The first time I really enjoyed drinking was when I went down south with a group of pretty good friends. We weren’t super close, but they were all decent people. We drank Jaeger bombs and champagne, played ridiculous hide and seek, scratched each other’s hands in a bloody game of spoons, and passed the evening in wild delight. It was the first time I ever got so drunk that my reflexes were affected, and I was endlessly fascinated by the delayed response time: I’d wave my hand in front of my face and giggle that it took a split second for my hand to react to the command.
I still don’t really know what “drunk” means, but to me, I think of it as falling over when I try to walk, or having my response time dulled noticeably. But I guess it’s true that while that may be my upper limit, there are certainly people who drink until they vomit or pass out, who have no memory of the night’s events. It’s kind of hard for me to conceptualise because I encounter such people so infrequently, and at a great distance.
But recently, I caught up with some friends for dinner, and (between the three of us) we just managed to polish off one glass of wine. I probably only drank a quarter of it, but even so I had trouble finding my feet when I stood up to leave, and decided I’d better let my friend drive. I have to say though, it was such a delightful evening. Everything seemed unreasonably funny, and I felt calm and happy and confident. Rather than changing my personality, the wine seemed to enhance my sense of self: like I could be more of myself without worrying about anything. To loosen some of that meticulous self-control I always strive to maintain.
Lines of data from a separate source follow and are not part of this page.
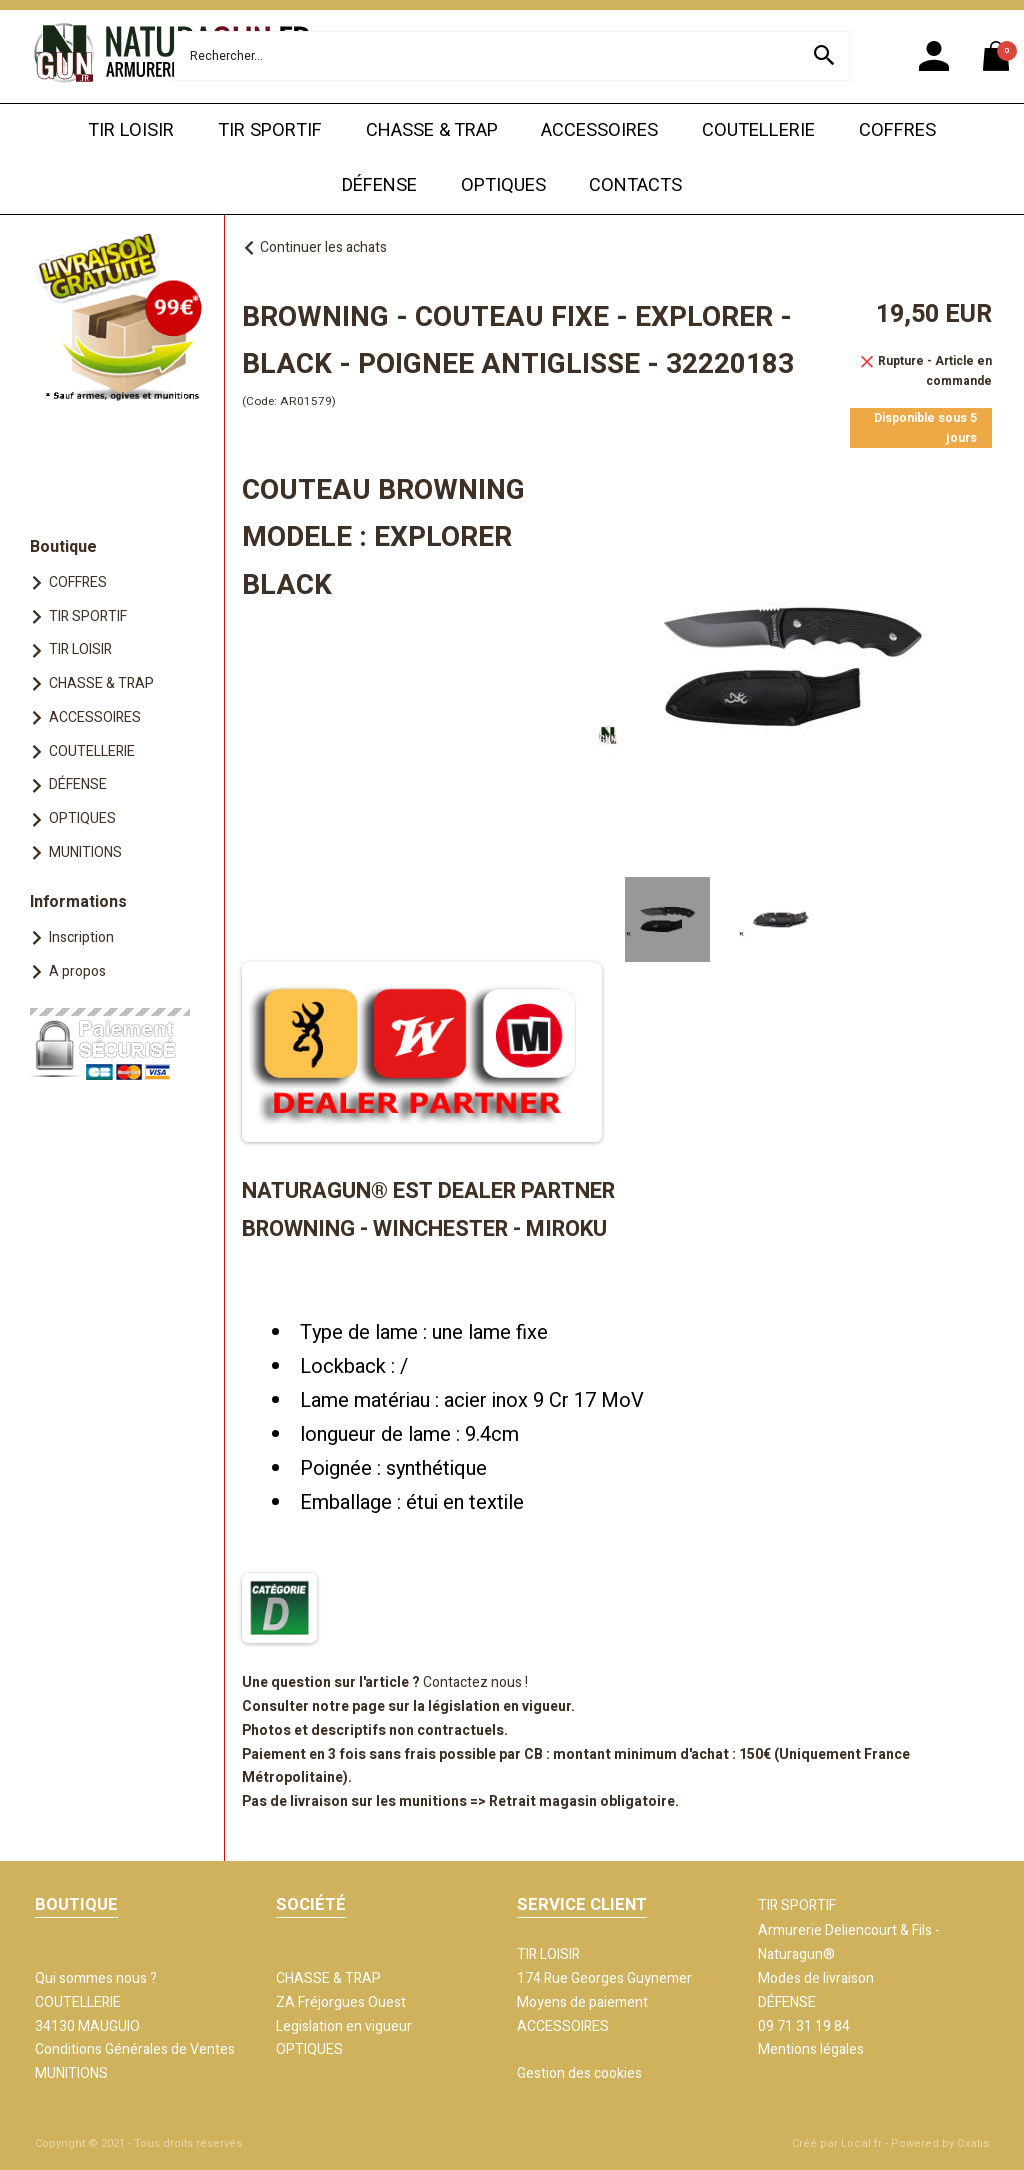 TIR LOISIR (131, 130)
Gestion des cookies (579, 2073)
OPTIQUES (503, 185)
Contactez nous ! (475, 1682)
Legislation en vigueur (344, 2026)
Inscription (81, 937)
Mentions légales (811, 2049)
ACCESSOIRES (599, 130)
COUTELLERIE (758, 130)
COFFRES (897, 130)
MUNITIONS (85, 852)
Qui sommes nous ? (96, 1978)
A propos (77, 971)
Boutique (63, 547)
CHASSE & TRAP (432, 130)
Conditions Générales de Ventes (135, 2049)
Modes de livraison (816, 1978)
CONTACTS (635, 185)
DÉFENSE (379, 185)
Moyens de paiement (582, 2002)
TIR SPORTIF (270, 130)
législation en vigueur (499, 1706) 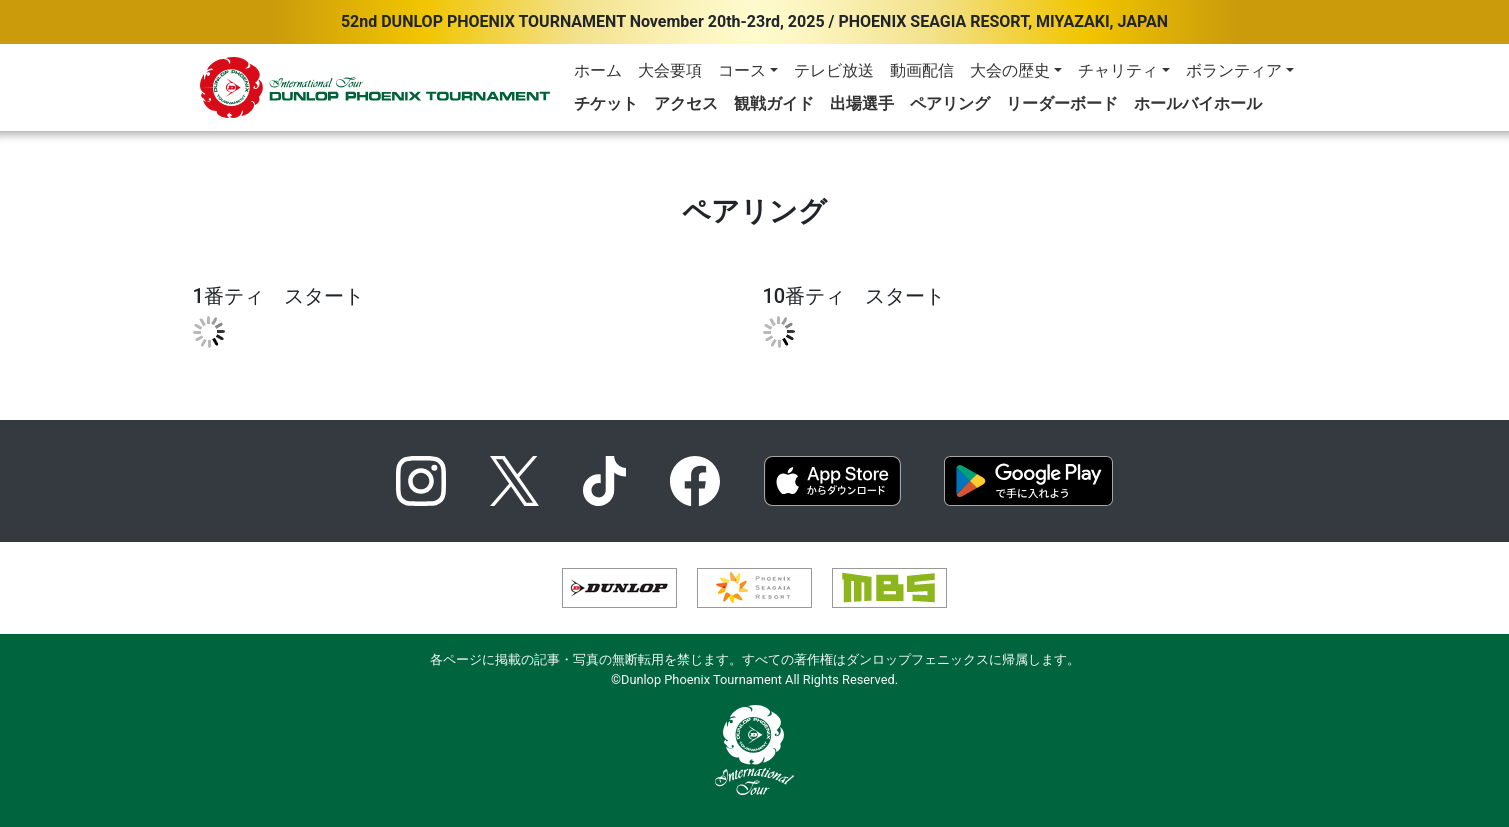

And writing those words scares me a little. I can imagine how easy it would be for me to start using alcohol as a crutch in social situations. To chase that comfortable, relaxed high on a regular basis. I know from experience that I am prone to addiction, and I think it would be incredibly hard for me to stop drinking. That fear I have is important, because I know what’s at stake, and how easy it is to fall into that pit.
What does the fear say to me?
“Don’t drink! Alcohol is bad for you, and anyone who drinks is bad!”
“I don’t like being around people who are drunk. It’s scary, and I hate having to look after them.”
“One drink could lead to two, and two could lead to more, and then you’ll become a drunk, and that will be very hard for you and your family. You’ll be a disgrace, and no one will love you.”
“There are so many stories, from work and from the news, of people getting drunk and doing terrible things. Killing people, crashing cars. You don’t want to be like those people do you?”
(And, just while I’m thinking of it, the reasons I haven’t done illicit drugs are all of the above, plus the thought “You’ve heard of stories of people having bad reactions after using even once. You don’t want to take that chance do you? Especially if it results in a lifelong experience of psychosis?”)
Some of those fears are mine. Others belong to loved ones who have passed them to me. I don’t really know how to let go of them, but… I think I do. I want to be careful when drinking, but I also want to drink again. To enjoy delightful, maybe slightly wild adventures in safe and good company. To lean into what Cassio called the “custom of entertainment”, without ending up calling it “the enemy [that people put] in their mouths to steal away their brains! That we should, with joy, pleasance, revel, and applause, transform ourselves into beasts!” (Yes, I re-read Othello Act 2, Scene 3 just for those lines.)
I have many questions and no clear answers. If you enjoy drinking, or have overcome such worries yourself, I’d love to hear about it.